* Problem to work on: Where a line in the entries below contains the word "development", count it. Return the total alone.

============================================================

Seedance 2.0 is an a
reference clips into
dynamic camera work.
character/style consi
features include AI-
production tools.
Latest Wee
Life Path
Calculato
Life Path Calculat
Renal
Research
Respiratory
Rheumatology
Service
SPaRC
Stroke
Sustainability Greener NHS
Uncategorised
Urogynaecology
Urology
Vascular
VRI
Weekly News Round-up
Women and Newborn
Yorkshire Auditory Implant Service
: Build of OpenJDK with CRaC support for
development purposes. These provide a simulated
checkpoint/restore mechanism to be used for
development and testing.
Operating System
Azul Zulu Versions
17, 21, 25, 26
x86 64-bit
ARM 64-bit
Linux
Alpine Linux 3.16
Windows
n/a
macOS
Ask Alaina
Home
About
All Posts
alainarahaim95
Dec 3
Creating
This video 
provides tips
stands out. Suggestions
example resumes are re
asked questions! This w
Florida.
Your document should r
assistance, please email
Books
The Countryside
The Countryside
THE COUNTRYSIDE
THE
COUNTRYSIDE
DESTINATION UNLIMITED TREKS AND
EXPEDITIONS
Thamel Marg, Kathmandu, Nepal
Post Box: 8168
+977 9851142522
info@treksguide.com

============================================================

* Reply: 2